The subject of life insurance can sometimes be complicated, scaring off even the boldest of insurance shoppers. But if you’re looking for a policy that’s simple and understandable, term life insurance may be just what you need.
Though some types of life insurance are more complex and involved, term insurance is a less complicated vehicle for protecting those you precede in death. Its limits are well defined up front so you know just what to expect. And that can be very real comfort for those you leave behind.
How It Works
As its name implies, this type of coverage lasts for a specific period of time, usually one to 30 years. It offers you more protection for your money, helping to guard your loved ones against financial stress and strain with a death payment when you die (as long as your coverage is still in effect at that time).
The most popular lifespan for this kind of policy is 20-year term; you can usually buy it up until your 80th birthday. However, the premium amount is based on your age and health at the time of purchase and remains level over the life of your policy, a reassuring predictability in a sometimes unstable economy.
With this coverage, your premiums go only toward the cost of maintaining your insurance policy. Therefore, it includes no cash value. However, this guarantees that as long as the policy is in effect, your loved ones will receive its full value upon your death.

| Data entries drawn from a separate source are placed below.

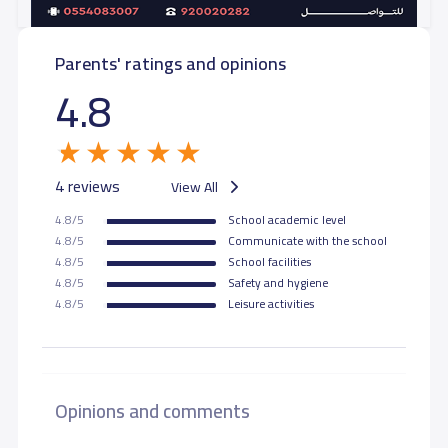
Parents' ratings and opinions
4.8
4 reviews
View All
4.8/5
School academic level
4.8/5
Communicate with the school
4.8/5
School facilities
4.8/5
Safety and hygiene
4.8/5
Leisure activities
Opinions and comments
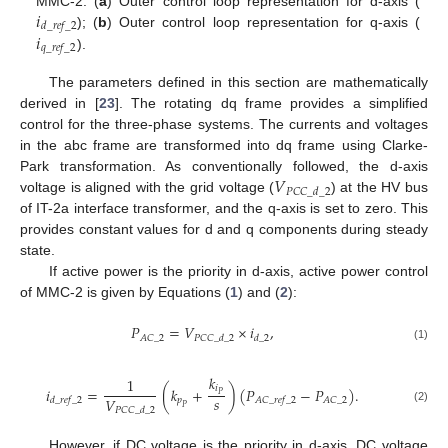
𝑖
MMC-2. (
a
) Outer control loop representation for d-axis (
𝑑
_
𝑟
𝑒
𝑓
_
2
𝑖
); (
b
) Outer control loop representation for q-axis (
𝑞
_
𝑟
𝑒
𝑓
_
2
).
The parameters defined in this section are mathematically
derived in [
23
]. The rotating dq frame provides a simplified
control for the three-phase systems. The currents and voltages
in the abc frame are transformed into dq frame using Clarke-
𝑉
Park transformation. As conventionally followed, the d-axis
𝑃
𝐶
𝐶
_
𝑑
_
2
voltage is aligned with the grid voltage (
) at the HV bus
of IT-2a interface transformer, and the q-axis is set to zero. This
provides constant values for d and q components during steady
state.
If active power is the priority in d-axis, active power control
of MMC-2 is given by Equations (
1
) and (
2
):
𝑃
=
𝑉
×
𝑖
,
𝐴
𝐶
_
2
𝑃
𝐶
𝐶
_
𝑑
_
2
𝑑
_
2
(1)
𝑘
1
𝑖
𝑖
=
(
𝑘
+
)
(
𝑃
−
𝑃
)
.
𝑃
𝑠
𝑉
𝑝
𝐴
𝐶
_
2
𝑑
_
𝑟
𝑒
𝑓
_
2
𝐴
𝐶
_
𝑟
𝑒
𝑓
_
2
𝑃
(2)
𝑃
𝐶
𝐶
_
𝑑
_
2
However, if DC voltage is the priority in d-axis, DC voltage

Some policies are “convertible,” meaning you can change them to permanent life insurance when their term expires without having to prove that you’re still insurable. If you’re still relatively young, you may want to ask your agent for a convertible policy to help ensure your dependents are covered.
Some Things to Consider
When buying insurance, it’s important to decide how much you need—and for how long you need it—before making your purchase. Consider such factors as:
- Number of dependents
- Marital status
- Family size
Regardless what type you buy, the purpose of life insurance is to provide for your loved ones when you no longer can. This means leaving them with the resources they need to pay your final expenses, cover your now-absent income, pay off loans or mortgages, or pay for their education.